LeetCode Subsets I and II: DFS, Iterative (Bit Operation), Duplicate Handling

Overview

3 Methods including DFS, Bit Operation, Pure Iterative are discussed to solve LeetCode Subsets I and II, and key facts are explained to remove duplicates.

LeetCode Subsets I and II

(1)

Given a set of distinct integers, S, return all possible subsets.

Note:

  • Elements in a subset must be in non-descending order.
  • The solution set must not contain duplicate subsets.

For example,
If S = [1,2,3], a solution is:

[
  [3],
  [1],
  [2],
  [1,2,3],
  [1,3],
  [2,3],
  [1,2],
  []
]

(2)
The further question asks you to find all the unique subsets when there are repeated numbers in the original set.
For example,
If S = [1,2,2], a solution is:

[
  [2],
  [1],
  [1,2,2],
  [2,2],
  [1,2],
  []
]

Analysis: DFS, Iterative (Bit Operation), Duplicate Handling

When there are no duplicates in the input, the key idea to generate all subsets is that for each number from the input, we have two choices of whether put it into the subset or not and thus generate “2^n” number of total subsets. This idea could be implemented by three different approaches:

  1. DFS: Standard backtracking approach. Nothing new, but follow the standard DFS to code it up
  2. Bit Operation: This is quite elegant to use bit operation. Since we know the total number of subsets anyways, and for the k-th subset, we can use the binary representation of k to indicate which number is in this subset or not. That is, since k’s value ranges from o to 2^n, the binary representation for k covers all different combination of 0/1 for each of the n numbers, if j-th bit of k is 1, it indicate that we need to put S[j] into k-th subset, otherwise, not, and it covers all subsets without missing any one or adding any duplicate subsets. The only disadvantage of this approach is that I found it difficult to extend it to solve Subsets II with duplicate in the input, but method 1 and 3 could be modified a little bit to natural solve both Subsets I and II, anyone have better ideas to extend this method to solve Subsets II please share your idea and help! Thanks!
  3. This is again an iterative approach but from another angle. Similar to the iterative method (the 3rd method) in “LeetCode Permutations I and II“, starting from the empty subset, we can extend the already added subsets to new ones by adding the next number in the input to the existed subsets. That is, by definition, suppose we already have subsets of S[2..n], then to generate the subsets of S[1…n], we simply add S[1] to all the subsets of S[2…n] and together with those subsets of S[2…n], all of them are the subsets of S[1…n] which is exactly twice many as for S[2..n].
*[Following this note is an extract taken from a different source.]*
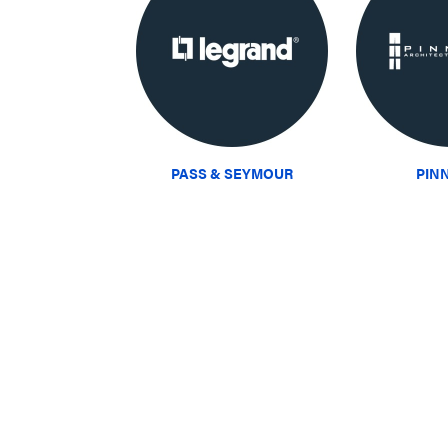
PASS & SEYMOUR
PIN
Well, now we have the above 3 methods, we now talk about how to handle the input which has duplicates. The essential key facts about how to handle the duplicates is as follows:

For any number S[i] appearing t times in the input, we only have (t + 1) choices whether put none of them into the subsets, or 1 number in the subsets, or 2 numbers of S[i] into subsets, or … all of them (i.e., there are t S[i] in the subsets) into the subsets. The big difference is that, if the t numbers are different from each other, then we have 2^t choices.

As long as we keep the above fact and keep it true in our coding, we can avoid generating duplicated subsets in the results. And there are two different implementations from two different angle to achieve the above fact.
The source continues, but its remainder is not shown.